E.A. Hanks Knew Her Memoir Would Have to Go There With Her Family

In March of 2019, 36-year-old Vanity Fair and New York Times contributor E.A. Hanks set off from her hometown of Los Angeles in her beloved 2017 Ford Transit, nicknamed “Minnie,” to recreate a road trip she’d taken with her mother along the transcontinental Interstate 10, from California to Florida, back in 1996. What resulted over these six months make up The 10: A Memoir of Family and the Open Road, out this week from Simon & Schuster.
Traveling solo, Hanks is not exactly alone, as she’s joined by still-vivid memories of that first pilgrimage—some pleasant, many not—as well as her mother’s cryptic poetry and diary entries left behind after her death from cancer in 2002. It’s an attempt to understand a loving but complicated woman who was beset with numerous addictions and undiagnosed mental illnesses, as well as an attempt for the writer to discover where she came from and where she might be headed.
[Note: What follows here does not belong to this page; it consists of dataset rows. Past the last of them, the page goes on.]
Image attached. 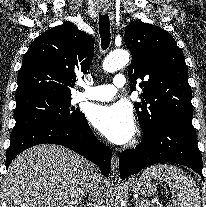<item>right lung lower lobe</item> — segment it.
Here are the masks:
<instances>
[{"instance_id": "1", "label": "right lung lower lobe", "mask_w": 206, "mask_h": 207, "mask_svg": "<svg viewBox=\"0 0 206 207\" xmlns=\"http://www.w3.org/2000/svg\"><path fill=\"white\" fill-rule=\"evenodd\" d=\"M45 143L65 146L98 165L105 176L109 175L111 151L95 137L86 118L74 124L40 123L12 132L6 155V168L20 152Z\"/></svg>"}]
</instances>
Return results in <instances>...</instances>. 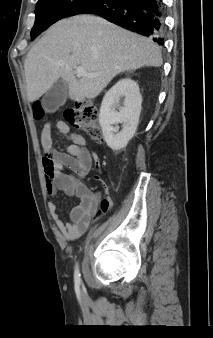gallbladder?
Returning <instances> with one entry per match:
<instances>
[{
  "label": "gallbladder",
  "mask_w": 213,
  "mask_h": 338,
  "mask_svg": "<svg viewBox=\"0 0 213 338\" xmlns=\"http://www.w3.org/2000/svg\"><path fill=\"white\" fill-rule=\"evenodd\" d=\"M67 96V84L62 79H59L45 93L41 100V105L45 112L53 113L65 103Z\"/></svg>",
  "instance_id": "1"
}]
</instances>
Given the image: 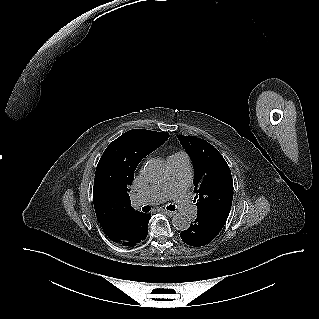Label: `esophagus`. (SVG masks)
<instances>
[{
  "label": "esophagus",
  "mask_w": 319,
  "mask_h": 319,
  "mask_svg": "<svg viewBox=\"0 0 319 319\" xmlns=\"http://www.w3.org/2000/svg\"><path fill=\"white\" fill-rule=\"evenodd\" d=\"M162 212H163L164 214L170 216V217L175 214V212H173V211H167V210H163Z\"/></svg>",
  "instance_id": "1"
}]
</instances>
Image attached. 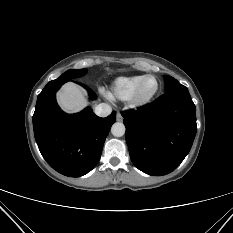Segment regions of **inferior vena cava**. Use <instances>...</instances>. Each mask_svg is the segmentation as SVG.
Segmentation results:
<instances>
[{"label": "inferior vena cava", "instance_id": "602c4592", "mask_svg": "<svg viewBox=\"0 0 233 233\" xmlns=\"http://www.w3.org/2000/svg\"><path fill=\"white\" fill-rule=\"evenodd\" d=\"M95 114L100 117H107L111 114L112 108L105 103H101L95 107Z\"/></svg>", "mask_w": 233, "mask_h": 233}]
</instances>
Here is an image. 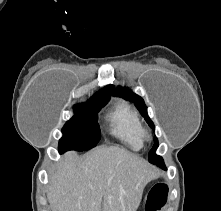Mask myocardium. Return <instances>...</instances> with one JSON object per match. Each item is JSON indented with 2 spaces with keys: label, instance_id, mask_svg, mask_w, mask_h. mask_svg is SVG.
Returning <instances> with one entry per match:
<instances>
[{
  "label": "myocardium",
  "instance_id": "myocardium-1",
  "mask_svg": "<svg viewBox=\"0 0 221 211\" xmlns=\"http://www.w3.org/2000/svg\"><path fill=\"white\" fill-rule=\"evenodd\" d=\"M143 137H144L145 139H148V140L151 139L150 134L147 133V132H144Z\"/></svg>",
  "mask_w": 221,
  "mask_h": 211
}]
</instances>
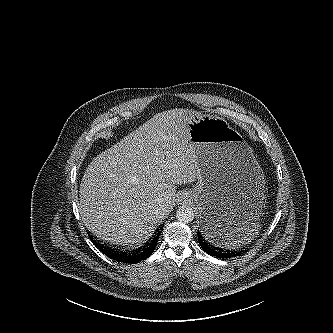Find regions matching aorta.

From White Sands National Park in New Mexico down to New Orleans, from the Texas-Mexico border over to the loamy Florida panhandle, Hanks, the daughter of Tom Hanks and sister to actor Colin, wends her way through a Southern landscape—both hallucinatory beautiful and, at times, mundane in its franchised similarity—finding answers to long-held questions, as well as discovering additional mysteries along the way.
Vanity Fair spoke with Hanks about her journey, as well as the blinding, oftentimes tiresome realities of being the daughter of one of the most famous actors the world has ever known, and what might be next for a woman who has aged out of her 30s—a time, she writes, when people come to “realize not everyone is going to make it.”
What was the impetus to take this road trip to follow the trip you took with your mother, back in 1996, when you were 14? Was it a specific event or memory that set it off?
When my mother died in 2002, about a year after her diagnosis, my older brother, Colin, and I were exhausted. The house went on the market and everything went into storage. I grabbed two huge plastic bins of papers, thinking maybe there would be something interesting in there, but they went straight from a storage unit to collecting dust in my own garage.
Years later, around 2017, I had my fill of writing recaps for the web and movie scripts that were never going to be made, so I was hungry. For years, I was pitching this story about the 10 as a series of political landscapes: the Land of Immigration, the Land of Rising Water. The idea was that the landscapes covered by the 10 (the Southwest, Texas, and the Deep South) are where all these cataclysmic issues are coming to a head. That’s true, but it wasn’t enough to sell the story. You’ll be shocked to hear no one took the bait. It just so happened that in the midst of all this, I was moving again and decided to go through those two plastic bins. That’s when I found a journal of my mother’s in which she describes witnessing her father—whom she never, ever spoke about—commit a horrible crime. The moment I read it, I knew I had stumbled onto what was missing from my pitch, and the thing I had learned from writing all those scripts: You have to have skin in the game. You need personal stakes. Once I had that missing puzzle piece, I was on my way. Literally.
Let’s talk about that specific accusation that your mother made against her father, who, by then, was long dead. I mean, it’s just beyond horrific. She wrote that her father, your grandfather, had butchered, tortured, murdered, raped, and dismembered a six-year-old girl named “Natalie.” Was there ever a feeling that, my god, she could be telling the truth?
Yes. And no. There was usually a nugget of truth in what my mother said, but you had to sift through a lot to find it. After years of telling me that whole swathes of our family was wiped out in the Highland Clearances of mid-18th century Scotland, suddenly it became that we were Jewish and our family came to America after the wreckage of World War II. In reality, we had some family from Scotland, but her father’s mother was Jewish and lived in Pittsburgh. So, when I read that journal entry, I knew that something had happened, but it was my goal to untangle it all.